50 posts tagged with "operation"

osd(s) with unlimited ram growth

April 12, 2022 · 4 min read

Managing Director at Clyso

We have been working with Ceph for more than 10 years and have observed the following behaviour of osds on different Ceph clusters for several years:

osds start very slowly, up to 10 minutes until ceph osd up was reported
increased osd memory consumption up to 8GB, with default osd_memory target of 4GB
individual hosts that wanted to consume so much main memory that the OOM killer of the Linux kernel terminated the process. Main memory consumption of individual osds tested up to 150 GB.
Complete Ceph cluster with all osds that could no longer be started successfully because all osds wanted to consume the maximum amount of main memory until they were terminated by the Linux OOM killer.

There were also many messages in the Ceph mailing list about similar problems, which were analysed extensively. However, they never tracked down the root cause of the errors. Often the problem simply resolved itself or the affected osds were removed and reinstalled.

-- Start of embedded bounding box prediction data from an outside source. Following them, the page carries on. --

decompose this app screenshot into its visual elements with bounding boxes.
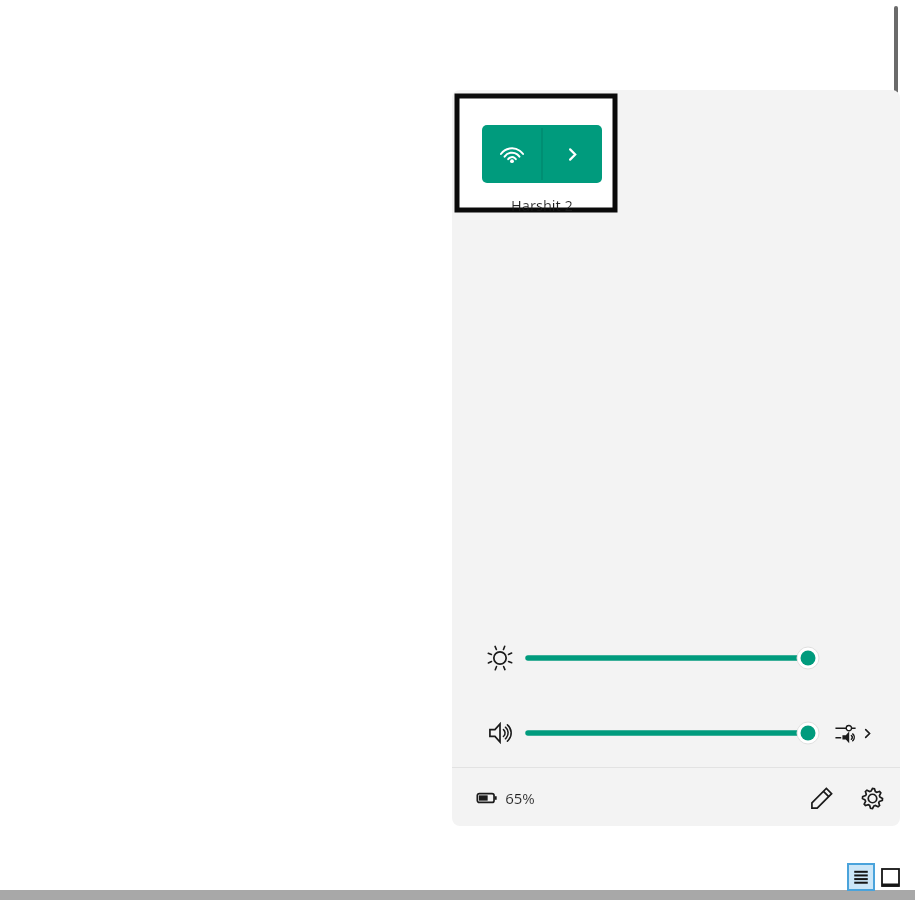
button[interactable]: [522, 645, 822, 671]
button[interactable]: Audio settings: [834, 719, 874, 747]
button[interactable]: Settings: [850, 776, 894, 820]
button[interactable]: Wi-Fi: [482, 125, 542, 183]
button[interactable]: Window view: [877, 864, 903, 890]
button[interactable]: Battery 65 percent: [476, 782, 535, 814]
staticText: 65%: [505, 788, 535, 808]
button[interactable]: List view: [848, 864, 874, 890]
button[interactable]: Edit: [800, 776, 844, 820]
staticText: Harshit 2: [511, 195, 573, 215]
button[interactable]: Wi-Fi settings: [542, 125, 602, 183]
button[interactable]: [522, 720, 822, 746]
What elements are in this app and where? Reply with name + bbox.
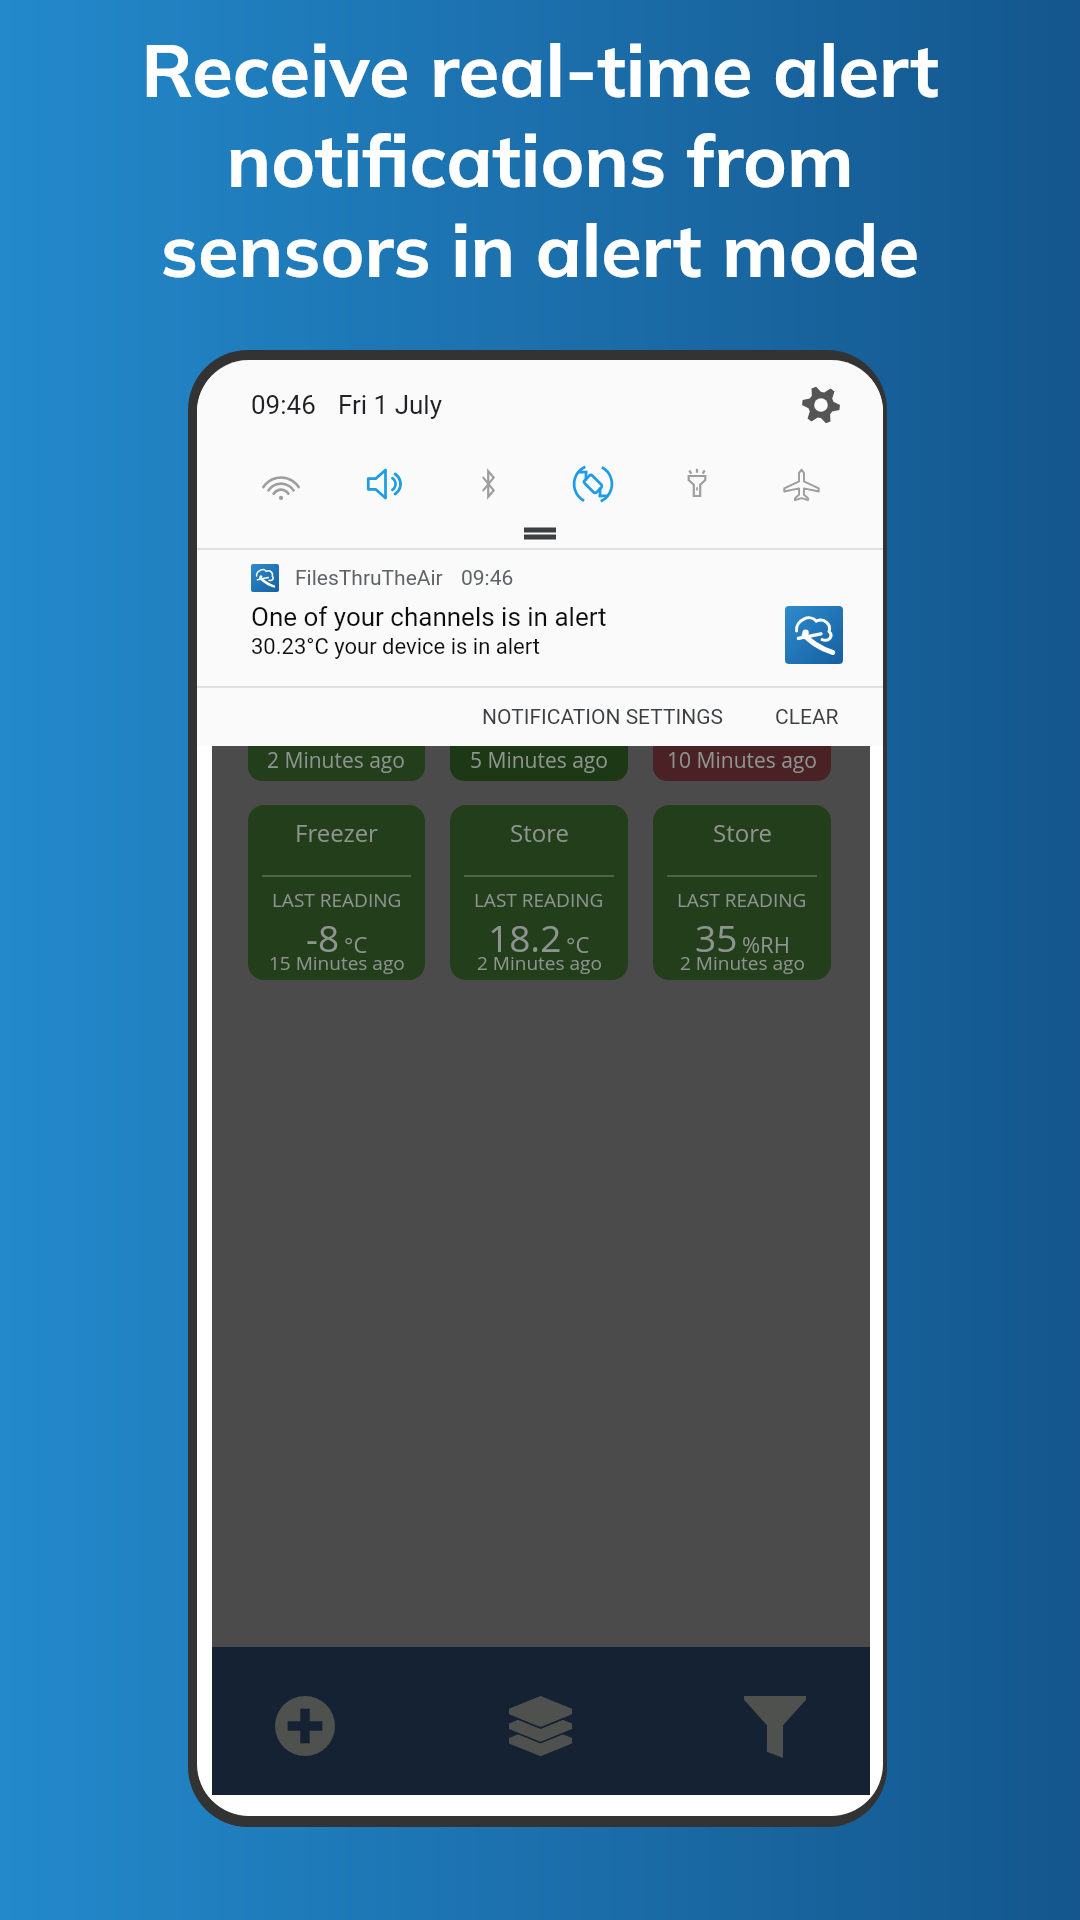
staticText: 30.23°C your device is in alert <box>251 634 540 660</box>
button[interactable]: Add sensor <box>269 1647 341 1795</box>
staticText: -8 <box>306 912 340 962</box>
button[interactable]: Bluetooth <box>437 450 541 518</box>
button[interactable]: Airplane mode <box>749 450 853 518</box>
staticText: LAST READING <box>677 887 807 913</box>
staticText: 09:46 <box>461 566 514 591</box>
button[interactable]: Store <box>450 805 628 980</box>
staticText: NOTIFICATION SETTINGS <box>482 705 723 730</box>
staticText: 18.2 <box>488 912 562 962</box>
button[interactable]: Flashlight <box>645 450 749 518</box>
staticText: LAST READING <box>272 887 402 913</box>
staticText: °C <box>344 929 368 959</box>
button[interactable]: 5 Minutes ago <box>450 746 628 781</box>
staticText: 09:46 <box>251 390 316 420</box>
staticText: Store <box>713 816 772 849</box>
button[interactable]: Auto rotate <box>541 450 645 518</box>
button[interactable]: Filter <box>739 1647 811 1795</box>
staticText: 2 Minutes ago <box>680 950 805 976</box>
staticText: 10 Minutes ago <box>667 746 818 775</box>
button[interactable]: Volume <box>333 450 437 518</box>
staticText: %RH <box>742 929 790 959</box>
button[interactable]: Layer groups <box>504 1647 576 1795</box>
button[interactable]: 10 Minutes ago <box>653 746 831 781</box>
staticText: FilesThruTheAir <box>295 566 443 591</box>
button[interactable]: 2 Minutes ago <box>248 746 425 781</box>
staticText: 15 Minutes ago <box>269 950 405 976</box>
staticText: Fri 1 July <box>338 390 442 420</box>
staticText: CLEAR <box>775 705 839 730</box>
staticText: LAST READING <box>474 887 604 913</box>
button[interactable]: CLEAR <box>761 695 853 740</box>
button[interactable]: Settings <box>797 381 845 429</box>
staticText: 35 <box>695 912 738 962</box>
staticText: Store <box>510 816 569 849</box>
staticText: °C <box>566 929 590 959</box>
button[interactable]: Wi-Fi <box>229 450 333 518</box>
staticText: 2 Minutes ago <box>477 950 602 976</box>
staticText: One of your channels is in alert <box>251 602 607 632</box>
button[interactable]: Store <box>653 805 831 980</box>
staticText: 5 Minutes ago <box>470 746 609 775</box>
staticText: Receive real-time alert notifications fr… <box>0 23 1080 295</box>
button[interactable]: Freezer <box>248 805 425 980</box>
staticText: Freezer <box>295 816 378 849</box>
button[interactable]: NOTIFICATION SETTINGS <box>468 695 737 740</box>
staticText: 2 Minutes ago <box>267 746 406 775</box>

Together with affected people and colleagues from the community, we were now able to permanently investigate the bug and found the root cause.
tracker.ceph.com/issues/53729

Root Cause

There are dup entries with a version higher than the log entries. This means that if there is any dup entry with a higher version than the tail of the log, we will not trim anything past it, but we will keep accumulating new dups as we trim pg_log_entries and add them to the back of the dup list. tracker.ceph.com/issues/53729#note-57

Affected Ceph versions: all versions that have dups (jewel or luminous and later).

Possible explanation

Possible explanation why we can observe it more and more often is that the autoscaler was not active by default.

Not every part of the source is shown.